▶ [PROBLEM STATEMENT]
All lines below between the line with "10. August 2016" and the line with "8 Estratégias para", including both, must be copied exactly, and the pictures must be omitted.

**** MATERIAL FOR THIS EXERCISE

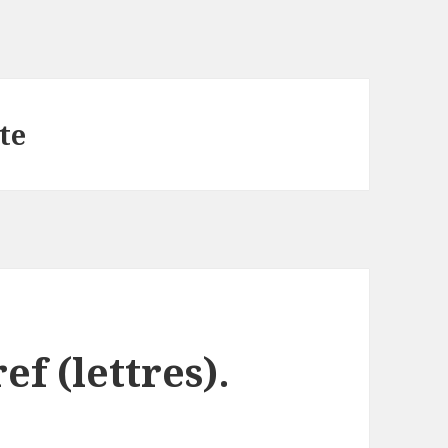
te
ef (lettres).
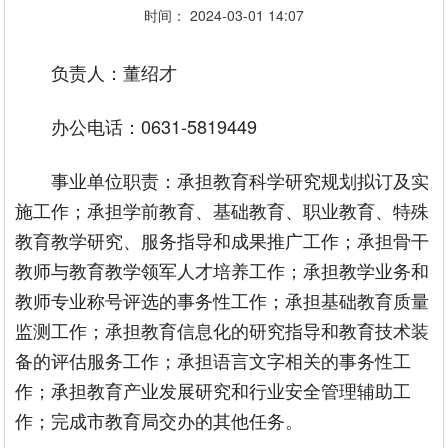
时间： 2024-03-01 14:07
负责人：董绍才
办公电话：0631-5819449
事业单位职责：承担教育科学研究规划拟订及实
施工作；承担学前教育、基础教育、职业教育、特殊
教育教学研究、服务指导和成果推广工作；承担骨干
教师与教育教学领军人才培养工作；承担教学业务和
教师专业称号评选的事务性工作；承担基础教育质量
监测工作；承担教育信息化的研究指导和教育技术装
备的评估服务工作；承担语言文字相关的事务性工
作；承担教育产业发展研究和行业安全管理辅助工
作；完成市教育局交办的其他任务。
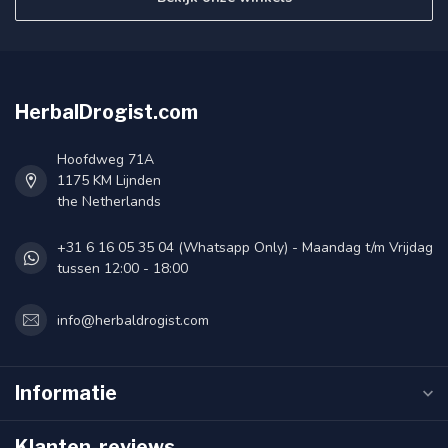
HerbalDrogist.com
Hoofdweg 71A
1175 KM Lijnden
the Netherlands
+31 6 16 05 35 04 (Whatsapp Only) - Maandag t/m Vrijdag
tussen 12:00 - 18:00
info@herbaldrogist.com
Informatie
Klanten-reviews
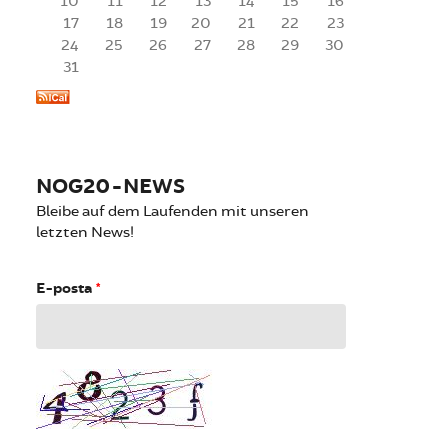
10
11
12
13
14
15
16
17
18
19
20
21
22
23
24
25
26
27
28
29
30
31
NOG20-NEWS
Bleibe auf dem Laufenden mit unseren
letzten News!
E-posta
*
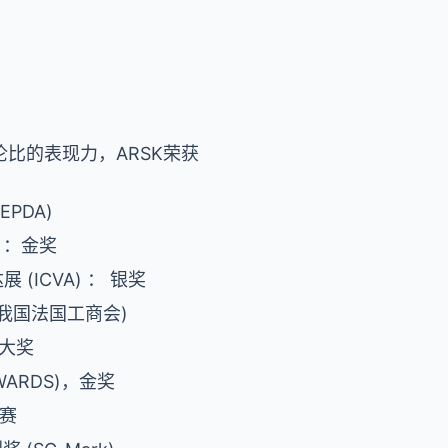
比的表现力，ARSK荣获
EPDA)
) ：金奖
 (ICVA) ： 银奖
我国法国工商会)
创大奖
AWARDS)，金奖
大赛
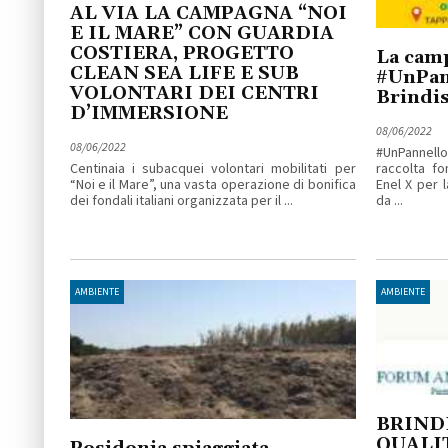
AL VIA LA CAMPAGNA “NOI
E IL MARE” CON GUARDIA
COSTIERA, PROGETTO
La camp
CLEAN SEA LIFE E SUB
#UnPann
VOLONTARI DEI CENTRI
Brindis
D’IMMERSIONE
08/06/2022
08/06/2022
#UnPannel
Centinaia i subacquei volontari mobilitati per
raccolta f
“Noi e il Mare”, una vasta operazione di bonifica
Enel X per l
dei fondali italiani organizzata per il ...
da ...
AMBIENTE
AMBIENTE
BRINDI
QUALIT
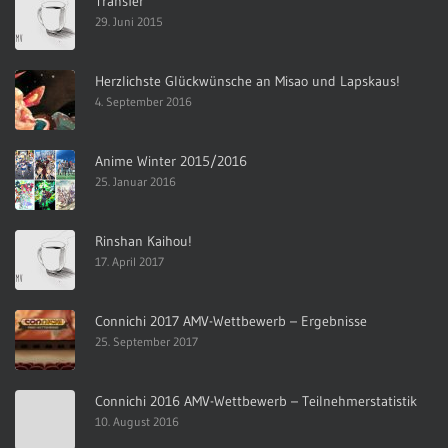
Transfer
29. Juni 2015
Herzlichste Glückwünsche an Misao und Lapskaus!
4. September 2016
Anime Winter 2015/2016
25. Januar 2016
Rinshan Kaihou!
17. April 2017
Connichi 2017 AMV-Wettbewerb – Ergebnisse
25. September 2017
Connichi 2016 AMV-Wettbewerb – Teilnehmerstatistik
10. August 2016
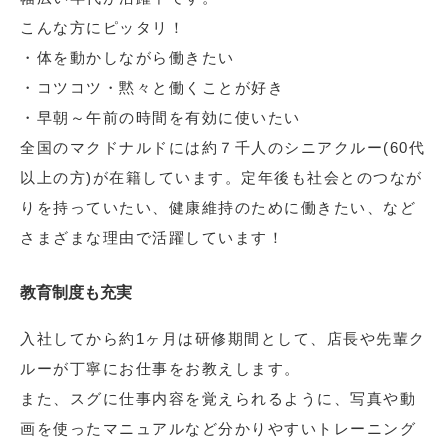
こんな方にピッタリ！
・体を動かしながら働きたい
・コツコツ・黙々と働くことが好き
・早朝～午前の時間を有効に使いたい
全国のマクドナルドには約７千人のシニアクルー(60代
以上の方)が在籍しています。定年後も社会とのつなが
りを持っていたい、健康維持のために働きたい、など
さまざまな理由で活躍しています！
教育制度も充実
入社してから約1ヶ月は研修期間として、店長や先輩ク
ルーが丁寧にお仕事をお教えします。
また、スグに仕事内容を覚えられるように、写真や動
画を使ったマニュアルなど分かりやすいトレーニング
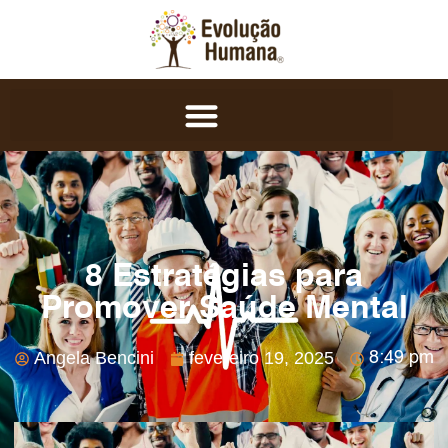
8 Estratégias para
Promover Saúde Mental
Angela Bencini
fevereiro 19, 2025
8:49 pm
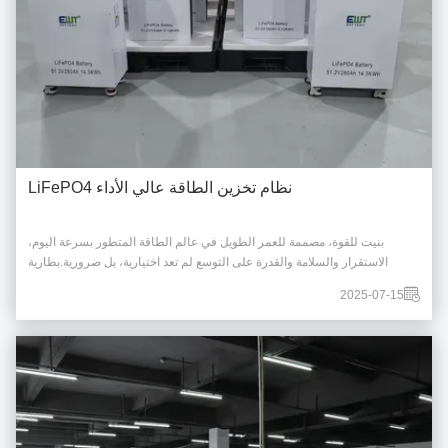
نظام تخزين الطاقة عالي الأداء LiFePO4
بنيت للقوة، مصممة للعمر الطويل في عالم الطاقة المتطور بسرعة اليوم،
الاستقرار والسلامة والقدرة على التوسع لم تعد اختيارية، بل ضرورية.بطارية
EWT، تجسد هذه المبادئ من خلالمواد عالية الجودة، وظائف ذكية، صناعة نفيسة،
2025-07-15
ومعايير الإنتاج الصناعية. نموذج المنتج المعروض: 51.2 فولت 280Ah (14.3kWh)
كيمياء LiFePO4 ...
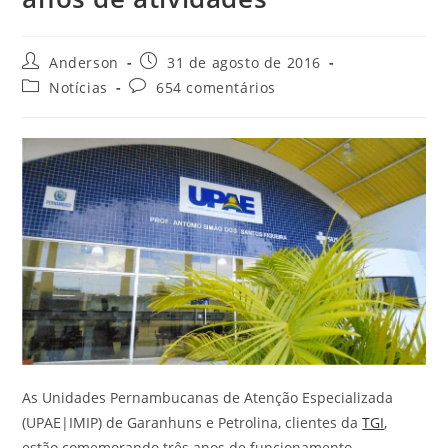
Anderson
31 de agosto de 2016
Notícias
654 comentários
As Unidades Pernambucanas de Atenção Especializada
(UPAE|IMIP) de Garanhuns e Petrolina, clientes da
TGI
,
estão comemorando três anos de funcionamento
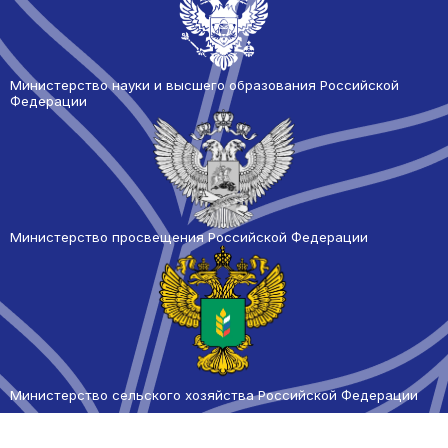
Министерство науки и высшего образования Российской
Федерации
Министерство просвещения Российской Федерации
Министерство сельского
хозяйства Российской Федерации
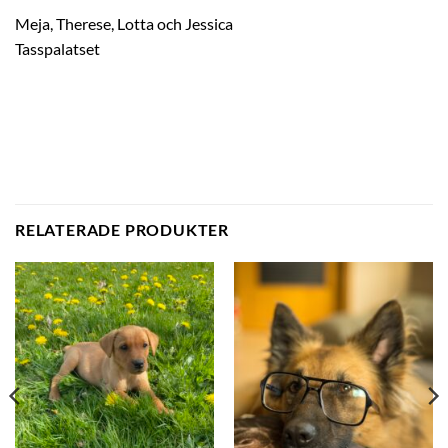
Meja, Therese, Lotta och Jessica
Tasspalatset
RELATERADE PRODUKTER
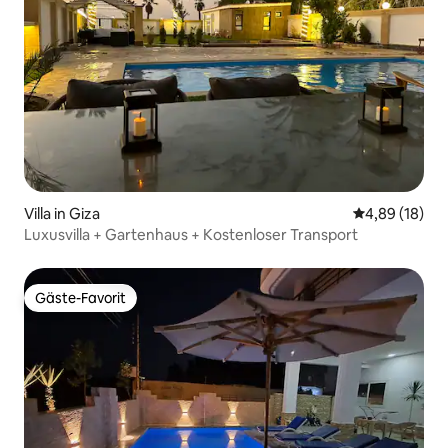
Villa in Giza
Durchschnitt
4,89 (18)
Luxusvilla + Gartenhaus + Kostenloser Transport
Gäste-Favorit
Gäste-Favorit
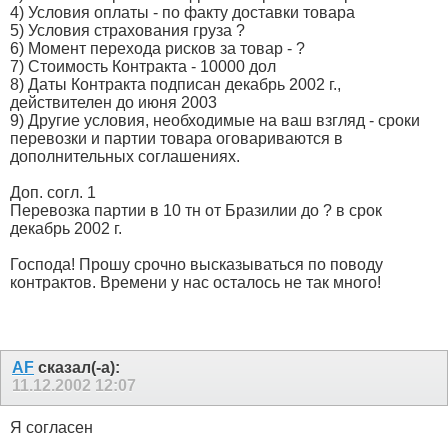
4) Условия оплаты - по факту доставки товара
5) Условия страхования груза ?
6) Момент перехода рисков за товар - ?
7) Стоимость Контракта - 10000 дол
8) Даты Контракта подписан декабрь 2002 г.,
действителен до июня 2003
9) Другие условия, необходимые на ваш взгляд - сроки
перевозки и партии товара оговариваются в
дополнительных соглашениях.
Доп. согл. 1
Перевозка партии в 10 тн от Бразилии до ? в срок
декабрь 2002 г.
Господа! Прошу срочно высказываться по поводу
контрактов. Времени у нас осталось не так много!
AF
сказал(-а):
11.12.2002
12:07
Я согласен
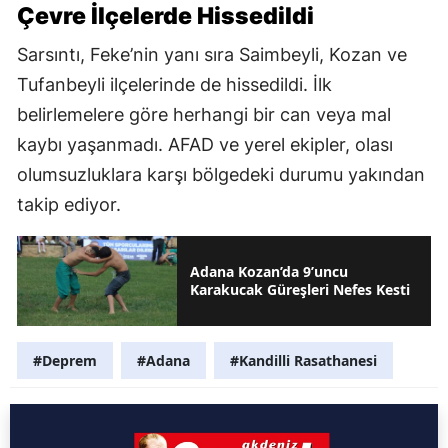
Çevre İlçelerde Hissedildi
Sarsıntı, Feke’nin yanı sıra Saimbeyli, Kozan ve
Tufanbeyli ilçelerinde de hissedildi. İlk
belirlemelere göre herhangi bir can veya mal
kaybı yaşanmadı. AFAD ve yerel ekipler, olası
olumsuzluklara karşı bölgedeki durumu yakından
takip ediyor.
Adana Kozan’da 9’uncu
Karakucak Güreşleri Nefes Kesti
#Deprem
#Adana
#Kandilli Rasathanesi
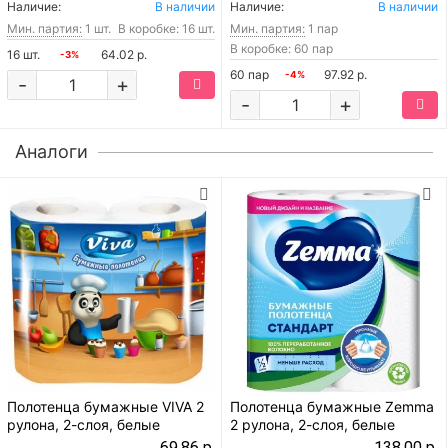
Наличие:
В наличии
Наличие:
В наличии
Мин. партия:
1 шт.
В коробке: 16 шт.
Мин. партия:
1 пар
В коробке: 60 пар
16 шт.
64.02 р.
-3%
60 пар
97.92 р.
-4%
-
+
-
+
Аналоги
Полотенца бумажные VIVA 2
Полотенца бумажные Zemma
рулона, 2-слоя, белые
2 рулона, 2-слоя, белые
69.86 р.
138.00 р.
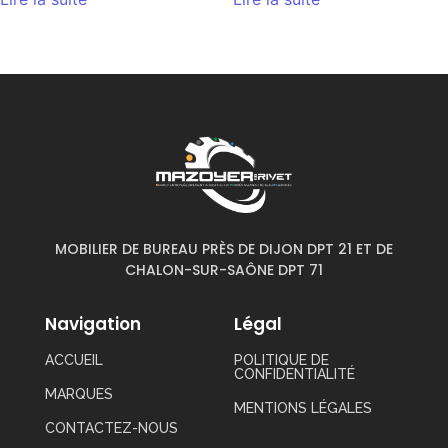
MOBILIER DE BUREAU PRÈS DE DIJON DPT 21 ET DE
CHALON-SUR-SAÔNE DPT 71
Navigation
Légal
ACCUEIL
POLITIQUE DE
CONFIDENTIALITÉ
MARQUES
MENTIONS LÉGALES
CONTACTEZ-NOUS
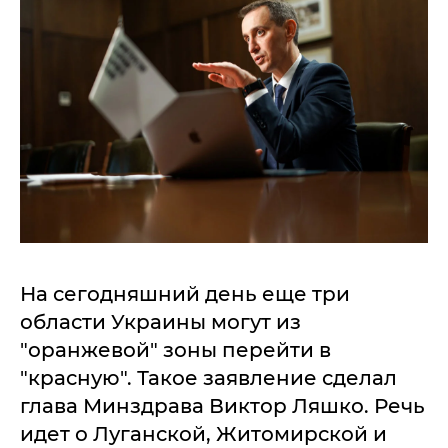
На сегодняшний день еще три
области Украины могут из
"оранжевой" зоны перейти в
"красную". Такое заявление сделал
глава Минздрава Виктор Ляшко. Речь
идет о Луганской, Житомирской и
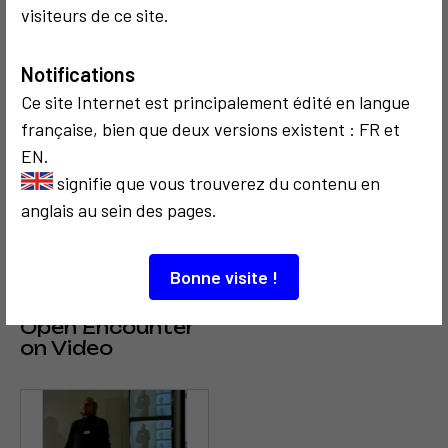
visiteurs de ce site.
À découvrir aussi…
Notifications
Ce site Internet est principalement édité en langue
française, bien que deux versions existent : FR et
EN.
signifie que vous trouverez du contenu en
anglais au sein des pages.
COMMUNICATION
COMMUNICATION
1975
2014
Bonne visite !
Second
AC Institute New
International
York
Open Encounter
on Video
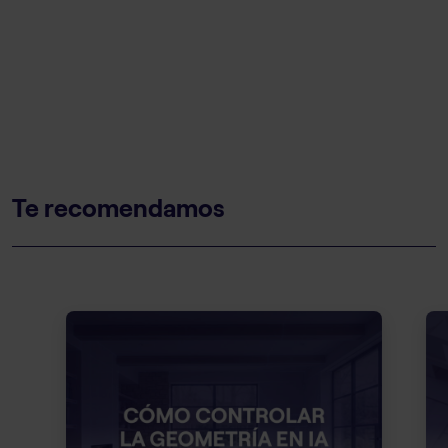
Te recomendamos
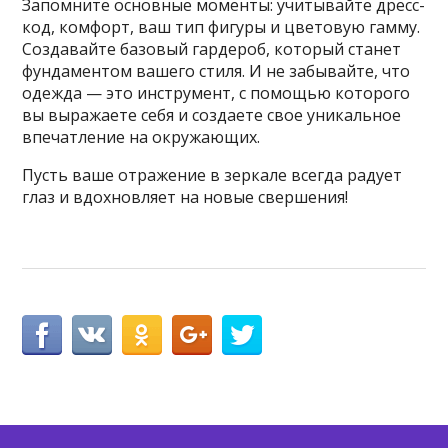
Запомните основные моменты: учитывайте дресс-
код, комфорт, ваш тип фигуры и цветовую гамму.
Создавайте базовый гардероб, который станет
фундаментом вашего стиля. И не забывайте, что
одежда — это инструмент, с помощью которого
вы выражаете себя и создаете свое уникальное
впечатление на окружающих.
Пусть ваше отражение в зеркале всегда радует
глаз и вдохновляет на новые свершения!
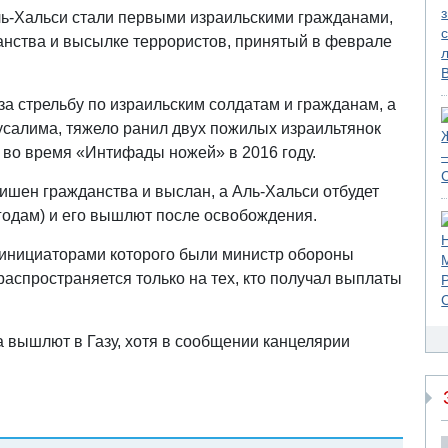
ь-Хальси стали первыми израильскими гражданами,
анства и высылке террористов, принятый в феврале
а стрельбу по израильским солдатам и гражданам, а
усалима, тяжело ранил двух пожилых израильтянок
 во время «Интифады ножей» в 2016 году.
лишен гражданства и выслан, а Аль-Хальси отбудет
8 годам) и его вышлют после освобождения.
 инициаторами которого были министр обороны
распространяется только на тех, кто получал выплаты
 вышлют в Газу, хотя в сообщении канцелярии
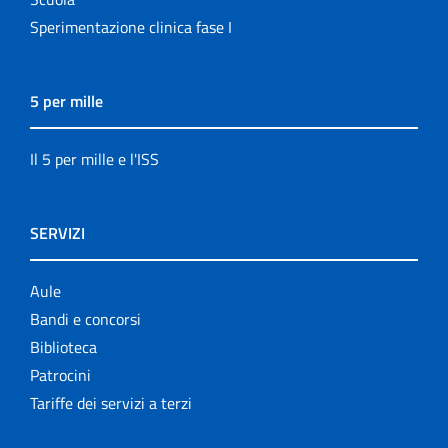
Sperimentazione clinica fase I
5 per mille
Il 5 per mille e l'ISS
SERVIZI
Aule
Bandi e concorsi
Biblioteca
Patrocini
Tariffe dei servizi a terzi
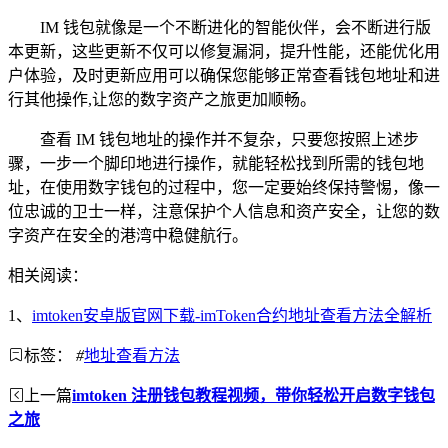
IM 钱包就像是一个不断进化的智能伙伴，会不断进行版
本更新，这些更新不仅可以修复漏洞，提升性能，还能优化用
户体验，及时更新应用可以确保您能够正常查看钱包地址和进
行其他操作,让您的数字资产之旅更加顺畅。
查看 IM 钱包地址的操作并不复杂，只要您按照上述步
骤，一步一个脚印地进行操作，就能轻松找到所需的钱包地
址，在使用数字钱包的过程中，您一定要始终保持警惕，像一
位忠诚的卫士一样，注意保护个人信息和资产安全，让您的数
字资产在安全的港湾中稳健航行。
相关阅读：
1、
imtoken安卓版官网下载-imToken合约地址查看方法全解析
标签：
#
地址查看方法
上一篇
imtoken 注册钱包教程视频，带你轻松开启数字钱包
之旅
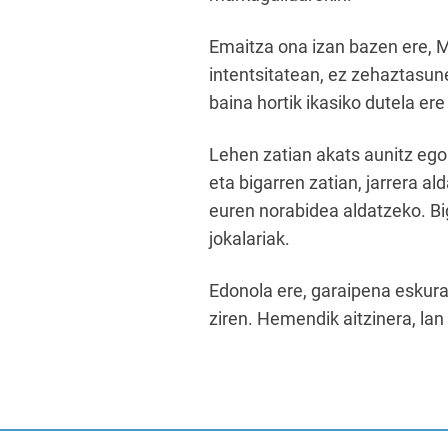
Emaitza ona izan bazen ere, Mi
intentsitatean, ez zehaztasunea
baina hortik ikasiko dutela er
Lehen zatian akats aunitz egon
eta bigarren zatian, jarrera al
euren norabidea aldatzeko. Big
jokalariak.
Edonola ere, garaipena eskura
ziren. Hemendik aitzinera, lan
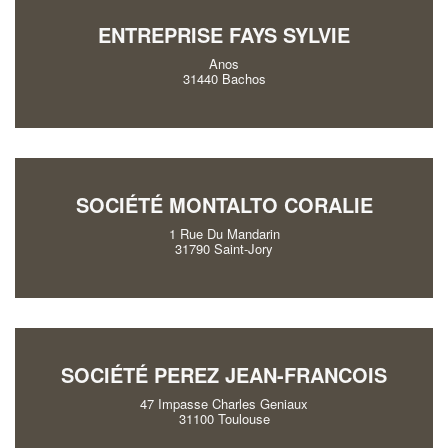
ENTREPRISE FAYS SYLVIE
Anos
31440 Bachos
SOCIÉTÉ MONTALTO CORALIE
1 Rue Du Mandarin
31790 Saint-Jory
SOCIÉTÉ PEREZ JEAN-FRANCOIS
47 Impasse Charles Geniaux
31100 Toulouse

********

▶ [RESULT FOR THIS EXERCISE]
10. August 2016
こんな方にピッタリ！
・体を動かしながら働きたい
・コツコツ・黙々と働くことが好き
・早朝～午前の時間を有効に使いたい
全国のマクドナルドには約７千人のシニアクルー(60代
以上の方)が在籍しています。定年後も社会とのつなが
りを持っていたい、健康維持のために働きたい、など
さまざまな理由で活躍しています！
教育制度も充実
入社してから約1ヶ月は研修期間として、店長や先輩ク
ルーが丁寧にお仕事をお教えします。
また、スグに仕事内容を覚えられるように、写真や動
画を使ったマニュアルなど分かりやすいトレーニング
8 Estratégias para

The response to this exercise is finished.